I then went on to explain that she must have become muddled because she hadn’t shared a fact, she had shared an opinion. This got me thinking about when opinion becomes fact and the danger of that, especially when you start passing down opinion as fact to children. Then I started pondering about Steve Jobs and all that he had achieved. Yet, my oldest daughter only knew that apparently not many people would have wanted to get into a lift with him.
I explained to Oldest that in fact I would have liked to have shared a lift with Steve Jobs. I explained that yes, some people, probably his early Apple employees, would not have wanted to get in a lift with him. I explained that this was because he was a man who was known for being harsh at times, he didn’t suffer fools. Some people claimed that he was bash and arrogant. However, I explained, there was also a lot of good about Steve Jobs. I then showed her films of him speaking and Oldest herself was able to see how skilfully he worked an audience, how he was able to keep everyone captivated. She could then see why a lot of people would have happily spent some time in a lift with him. She understood for herself why a lot of his employees followed him when he left to set-up NeXT (a start-up focussed on producing high-powered computers for the education industry). Jobs was known for inspiring people to produce great work.

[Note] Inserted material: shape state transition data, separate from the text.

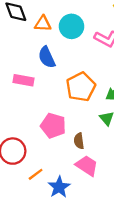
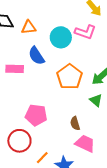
cyan circle: (72, 26) -> (61, 37), moved
pink rectangle: (24, 80) -> (15, 69), moved
pink pentagon: (53, 126) -> (36, 115), moved

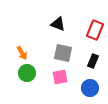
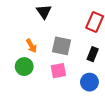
black triangle: (58, 24) -> (44, 12), moved, turned 35
orange arrow: (22, 53) -> (31, 46), moved

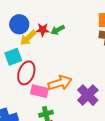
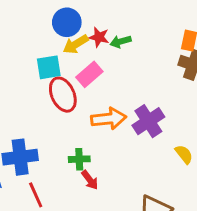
red ellipse: (26, 73) -> (63, 95), turned -55
pink rectangle: (39, 91) -> (89, 74), moved, turned -66
purple cross: (88, 95) -> (148, 121), moved

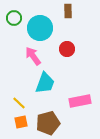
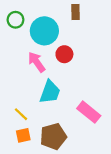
red circle: (67, 49) -> (64, 54), moved
pink rectangle: (80, 101) -> (89, 112), turned 50

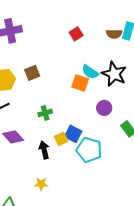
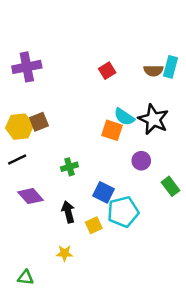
brown square: (32, 73) -> (39, 122), moved
yellow square: (61, 139) -> (94, 225), moved
cyan pentagon: (89, 150) -> (123, 212), turned -30

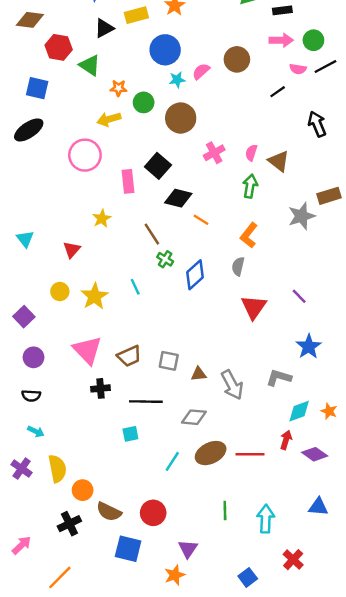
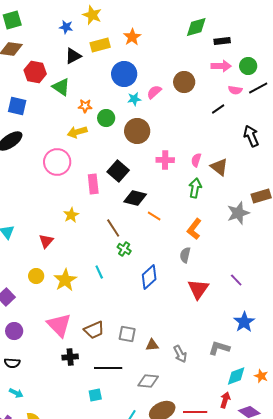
pink cross: (214, 153) -> (165, 160), turned 30
blue diamond: (195, 275) -> (149, 277), moved
gray arrow: (232, 385) -> (180, 354), size x0.7

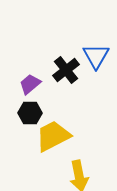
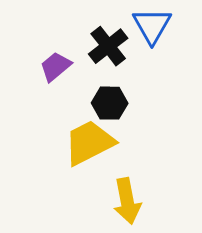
black hexagon: (30, 113) -> (110, 103), moved

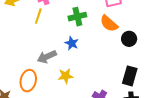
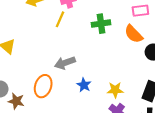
blue star: (72, 43) -> (84, 85), moved
yellow star: (66, 76) -> (115, 90), moved

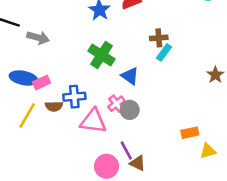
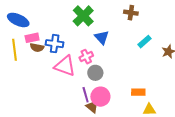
cyan rectangle: (164, 52) -> (145, 42), moved
pink rectangle: (41, 82) -> (32, 38), moved
gray circle: (130, 110) -> (95, 73), moved
yellow line: (27, 115) -> (15, 50), turned -50
pink circle: (107, 166) -> (100, 97), moved

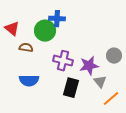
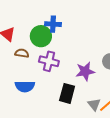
purple cross: (63, 61) -> (49, 61), moved
gray triangle: (100, 82) -> (94, 104), moved

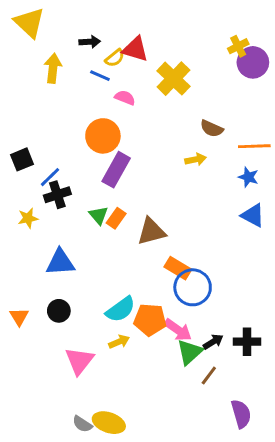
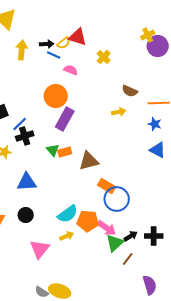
black arrow: (90, 42) -> (47, 44), moved
yellow cross: (173, 79) -> (104, 57), size x0.6
orange rectangle: (116, 218) -> (65, 152), turned 40

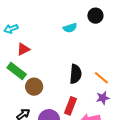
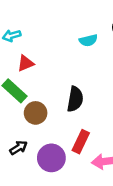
black semicircle: (76, 74) -> (75, 99), moved

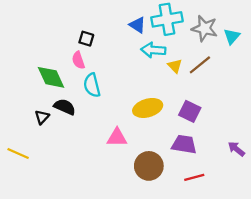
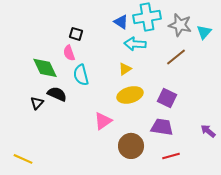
yellow triangle: (175, 66) -> (125, 69), moved, turned 40
pink triangle: (117, 138) -> (103, 121), turned -36
yellow line: (18, 153) -> (23, 159), moved

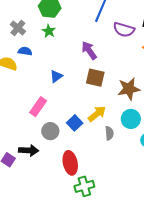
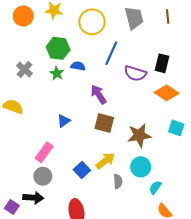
blue semicircle: (25, 51) -> (78, 66), moved
gray circle: (50, 131) -> (43, 176), moved

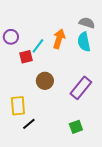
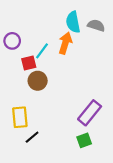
cyan semicircle: (84, 42) -> (73, 22), moved
brown circle: (45, 81) -> (38, 81), moved
purple rectangle: (81, 88) -> (90, 113), moved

Steve Jobs wasn’t a caricature, he wasn’t a saint either. He was a human being. Human beings are flawed and that is what makes us human. However, it troubles me that we often forget this about Steve Jobs. That the “stories” of Jobs are being passed on as fact.
To me, Steve Jobs is a man who was inspiring, a man who had the courage to chase his dreams. Steve Jobs was a man who I would have wanted to share a lift with, a man I would be privileged to share a lift with.
The memory of Steve Jobs and how some people view him has got me thinking. What will be my footprint that I leave on the world? I have spoken in the past about my blogging footprint and the fears I have about The Daily Mail trawling my blog for quotes taken out of context. However, I am nobody special. I haven’t achieved anything extraordinary so goodness knows what I will be remembered for. All I know is that I would hate to be remembered as someone people didn’t want to get in a lift with. Let’s be honest there will be people who think that about me. Not because I am brash or arrogant but because I am socially awkward. I either become tongue-tied or I talk at people. I’m not sure what is preferable, the painful silence or the need to fill the silence with meaningless words.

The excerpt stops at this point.